You're not alone

Friday, December 25, 2009

Happy Christmas

He he I wore this to a highschool dance about4 years ago! I took this at my family xmas party two days ago

Nothing more or less to say than: I love you all and thank you for your support. Enjoy your holiday!!

Thursday, December 24, 2009

Twas the night before

This picture I was a little surprised to see my collarbone. I'm starting to feel more and more bones these days.
A much cuter person :) Agyness. Love her


Happy Holidays everyone!
drama happened yesterday morning....

I went to work for about two hours
I was completely exhausted, the drive to work was scary for me
I had to go pick up last minute pictures for my family's gifts
then drive an hour to meet with my mom

Well I didn't do that exactly. I stopped at J's place to visit. I decided I'd take an hour nap, I could still make it up to my bro's in time. My alarm went off, my phone rang. I nudged J to turn off the alarm and I turned off my phone.

Sweet and glorious sleep. I needed it. I sleep well when I'm near J. Its just because I got so used to it.

Four hours later I decided to turn on my phone as J got ready to go to work. 5 voice mails, 5 messages.

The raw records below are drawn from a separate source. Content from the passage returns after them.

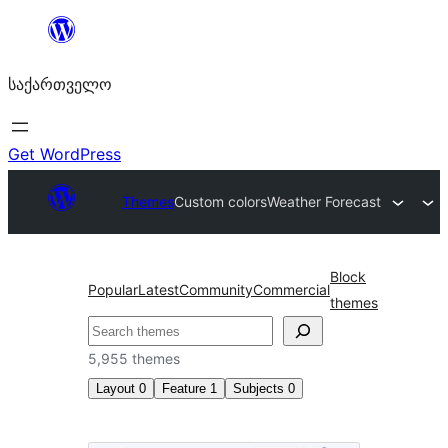
შიგთავსზე
გადასვლა
საქართველო
Get WordPress
Themes
Custom colors
Weather Forecast
Block
Popular
Latest
Community
Commercial
themes
ძებნა
5,955 themes
Layout
0
Feature
1
Subjects
0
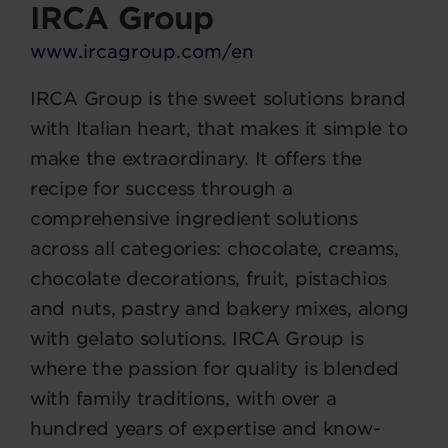
IRCA Group
www.ircagroup.com/en
IRCA Group is the sweet solutions brand
with Italian heart, that makes it simple to
make the extraordinary. It offers the
recipe for success through a
comprehensive ingredient solutions
across all categories: chocolate, creams,
chocolate decorations, fruit, pistachios
and nuts, pastry and bakery mixes, along
with gelato solutions. IRCA Group is
where the passion for quality is blended
with family traditions, with over a
hundred years of expertise and know-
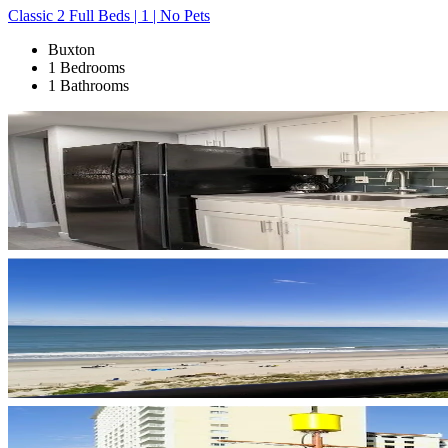
Classic 2 Full Beds | 1 | No Pets
Buxton
1 Bedrooms
1 Bathrooms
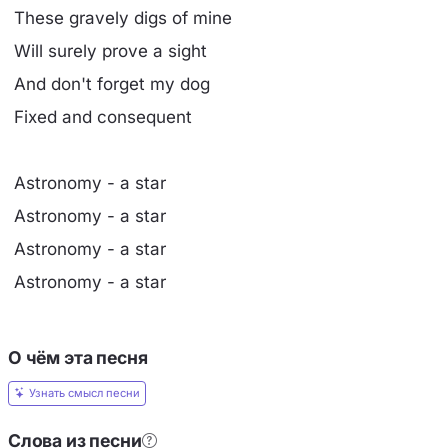
These gravely digs of mine
Will surely prove a sight
And don't forget my dog
Fixed and consequent
Astronomy - a star
Astronomy - a star
Astronomy - a star
Astronomy - a star
О чём эта песня
Узнать смысл песни
Слова из песни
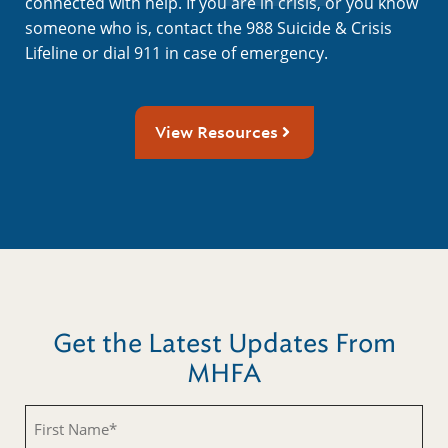
connected with help. If you are in crisis, or you know
someone who is, contact the 988 Suicide & Crisis
Lifeline or dial 911 in case of emergency.
View Resources
Get the Latest Updates From
MHFA
First
Name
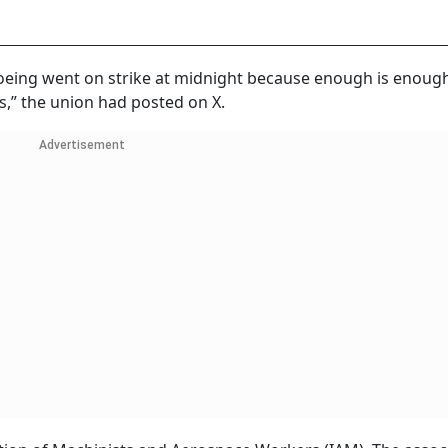
oeing went on strike at midnight because enough is enough.
s,” the union had posted on X.
Advertisement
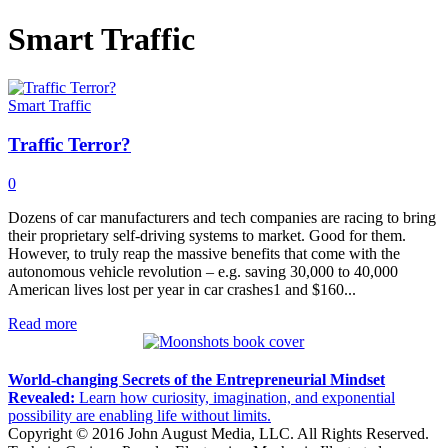
Smart Traffic
Smart Traffic
Traffic Terror?
0
Dozens of car manufacturers and tech companies are racing to bring
their proprietary self-driving systems to market. Good for them.
However, to truly reap the massive benefits that come with the
autonomous vehicle revolution – e.g. saving 30,000 to 40,000
American lives lost per year in car crashes1 and $160...
Read more
World-changing Secrets of the Entrepreneurial Mindset
Revealed:
Learn how curiosity, imagination, and exponential
possibility are enabling life without limits.
Copyright © 2016 John August Media, LLC. All Rights Reserved.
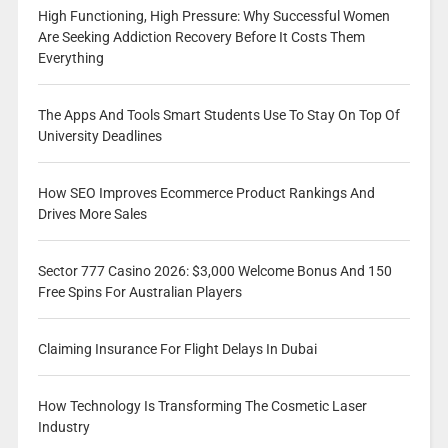
High Functioning, High Pressure: Why Successful Women
Are Seeking Addiction Recovery Before It Costs Them
Everything
The Apps And Tools Smart Students Use To Stay On Top Of
University Deadlines
How SEO Improves Ecommerce Product Rankings And
Drives More Sales
Sector 777 Casino 2026: $3,000 Welcome Bonus And 150
Free Spins For Australian Players
Claiming Insurance For Flight Delays In Dubai
How Technology Is Transforming The Cosmetic Laser
Industry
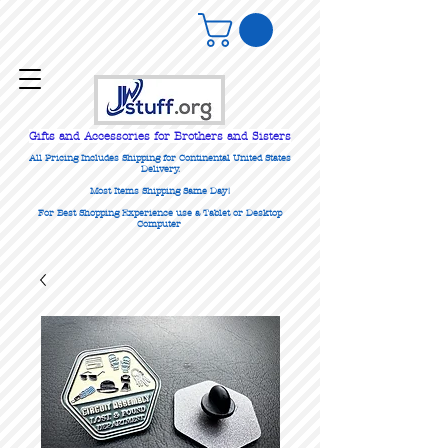
Gifts
and Accessories for Brothers and Sisters
All Pricing Includes Shipping for Continental United States
Delivery.
Most Items Shipping Same Day!
For Best Shopping Experience use a Tablet or Desktop
Computer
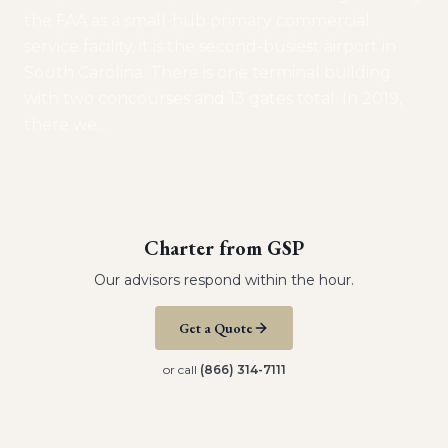
the FAA as a small-hub primary commercial
service facility, it is the second-busiest airport in
South Carolina. There is one terminal building
with two concourses and 13 gates total. In 2019,
there we
…
Charter from
GSP
Our advisors respond within the hour.
Get a Quote
or call
(866) 314-7111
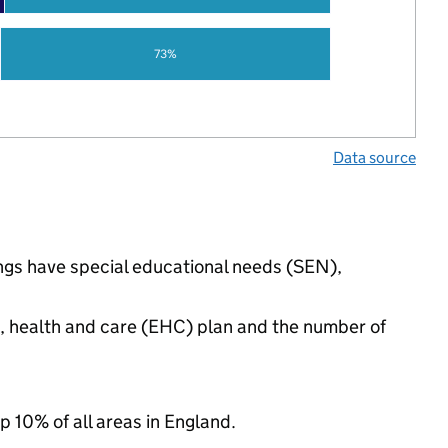
73%
Data source
ings have special educational needs (SEN),
n, health and care (EHC) plan and the number of
p 10% of all areas in England.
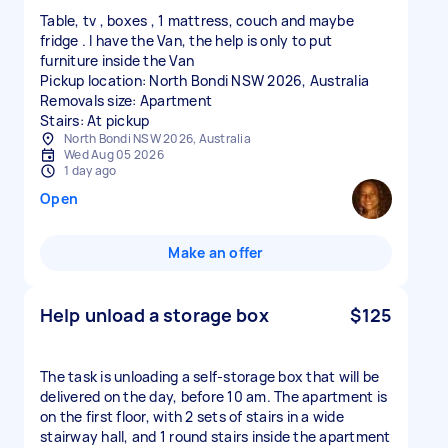
Table, tv , boxes , 1 mattress, couch and maybe
fridge . I have the Van, the help is only to put
furniture inside the Van
Pickup location: North Bondi NSW 2026, Australia
Removals size: Apartment
Stairs: At pickup
North Bondi NSW 2026, Australia
Wed Aug 05 2026
1 day ago
Open
Make an offer
Help unload a storage box
$125
The task is unloading a self-storage box that will be
delivered on the day, before 10 am. The apartment is
on the first floor, with 2 sets of stairs in a wide
stairway hall, and 1 round stairs inside the apartment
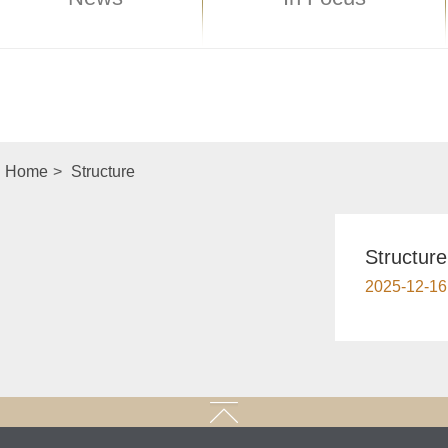
Home
>
Structure
Structure
2025-12-16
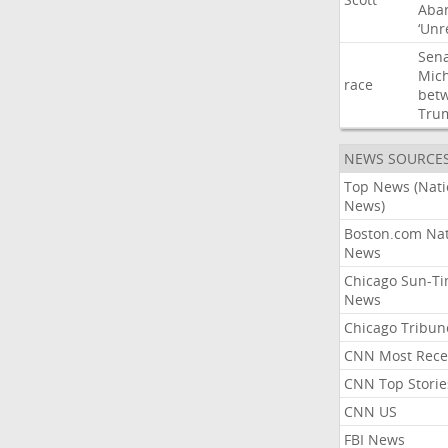
Aba
‘Unr
Sen
Mic
race
bet
Tru
NEWS SOURCE
Top News (Nati
News)
Boston.com Nat
News
Chicago Sun-T
News
Chicago Tribun
CNN Most Rece
CNN Top Storie
CNN US
FBI News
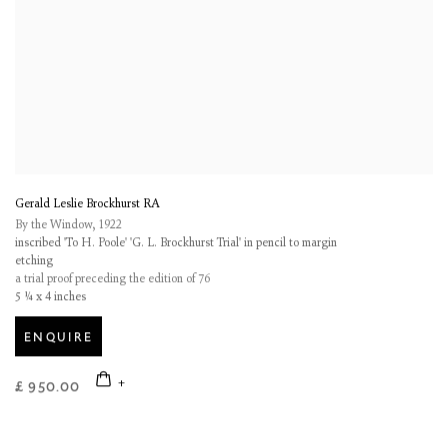
Gerald Leslie Brockhurst RA
By the Window
,
1922
inscribed 'To H. Poole' 'G. L. Brockhurst Trial' in pencil to margin
etching
a trial proof preceding the edition of 76
5 ¼ x 4 inches
ENQUIRE
£ 950.00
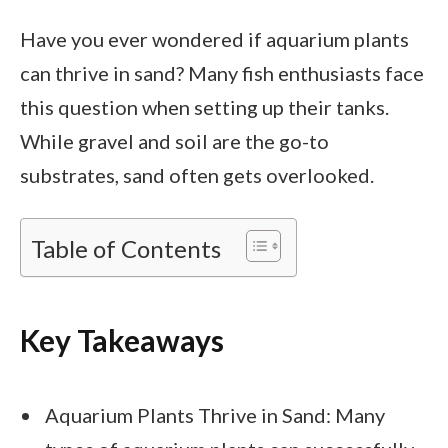
Have you ever wondered if aquarium plants
can thrive in sand? Many fish enthusiasts face
this question when setting up their tanks.
While gravel and soil are the go-to
substrates, sand often gets overlooked.
Table of Contents
Key Takeaways
Aquarium Plants Thrive in Sand: Many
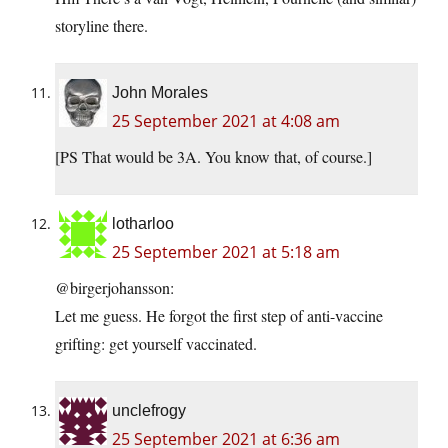
storyline there.
John Morales
25 September 2021 at 4:08 am
[PS That would be 3A. You know that, of course.]
lotharloo
25 September 2021 at 5:18 am
@birgerjohansson:
Let me guess. He forgot the first step of anti-vaccine
grifting: get yourself vaccinated.
unclefrogy
25 September 2021 at 6:36 am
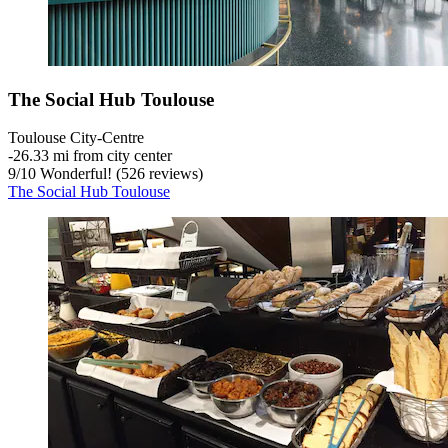
The Social Hub Toulouse
Toulouse City-Centre
‐
26.33 mi from city center
9
/
10
Wonderful! (526 reviews)
The Social Hub Toulouse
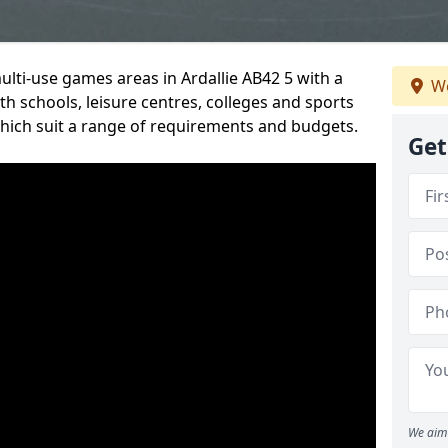
ulti-use games areas in Ardallie AB42 5 with a
We
h schools, leisure centres, colleges and sports
 which suit a range of requirements and budgets.
Get
We aim 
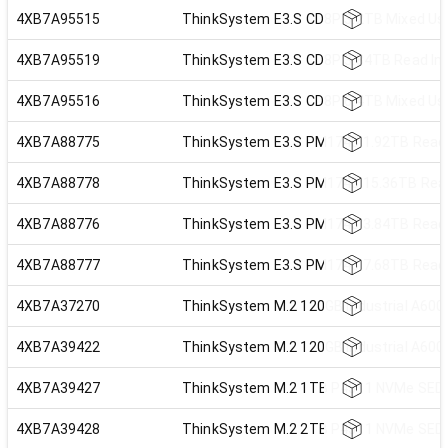
4XB7A95515
ThinkSystem E3.S CD8P 3.2TB Mixed Use
4XB7A95519
ThinkSystem E3.S CD8P 3.84TB Read Int
4XB7A95516
ThinkSystem E3.S CD8P 6.4TB Mixed Use
4XB7A88775
ThinkSystem E3.S PM1743 1.92TB Read I
4XB7A88778
ThinkSystem E3.S PM1743 15.36TB Read 
4XB7A88776
ThinkSystem E3.S PM1743 3.84TB Read I
4XB7A88777
ThinkSystem E3.S PM1743 7.68TB Read I
4XB7A37270
ThinkSystem M.2 120GB Industrial A600
4XB7A39422
ThinkSystem M.2 120GB Industrial A600
4XB7A39427
ThinkSystem M.2 1TB P4511 NVMe SED
4XB7A39428
ThinkSystem M.2 2TB P4511 NVMe SED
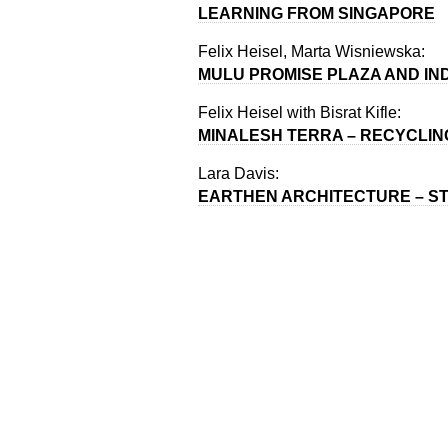
LEARNING FROM SINGAPORE
Felix Heisel, Marta Wisniewska:
MULU PROMISE PLAZA AND IN
Felix Heisel with Bisrat Kifle:
MINALESH TERRA – RECYCLIN
Lara Davis:
EARTHEN ARCHITECTURE – ST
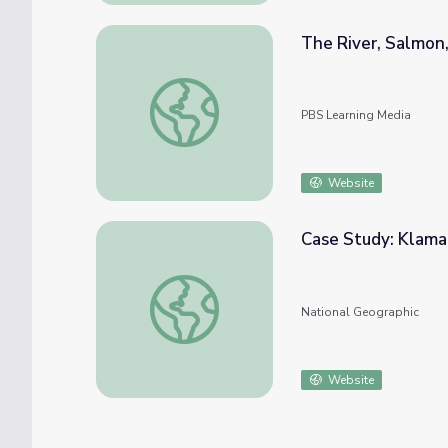
The River, Salmon,
The River, Salmon, and the People | Tendi
PBS Learning Media
Website
Case Study: Klama
Case Study: Klamath Basin
National Geographic
Website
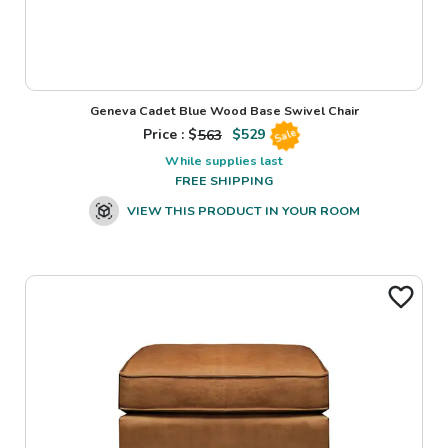
Geneva Cadet Blue Wood Base Swivel Chair
Price : $
563
$
529
Sale
While supplies last
FREE SHIPPING
VIEW THIS PRODUCT IN YOUR ROOM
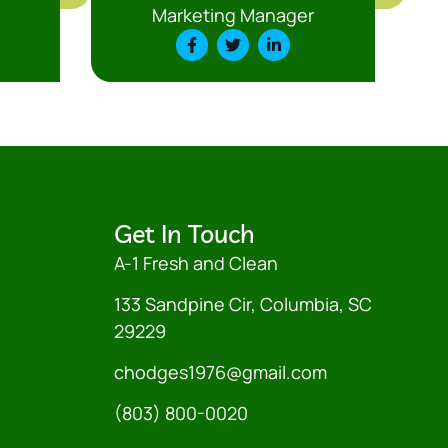
Marketing Manager
Get In Touch
A-1 Fresh and Clean
133 Sandpine Cir, Columbia, SC
29229
chodges1976@gmail.com
(803) 800-0020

I checked my text messages first. Then my sister called and told me my Mom was FREAKING out. She called EVERYONE to see if they knew where I was, she even called P and asked him to see if I was at my apartment. P was worried. All for naught because that is how my mom is.

I went up to my parents and had a pretty good time. I didn't really eat dinner, fixed up a bowl of rice and veggies, ate a couple veggies, and a couple bites of rice. Threw the rest out. We did a talent show and I played a song I wrote for P 3 years ago. They voted me as the winner ha ha. I think my little bro was equally if not better. So i'm going to share my iTunes giftcard with him.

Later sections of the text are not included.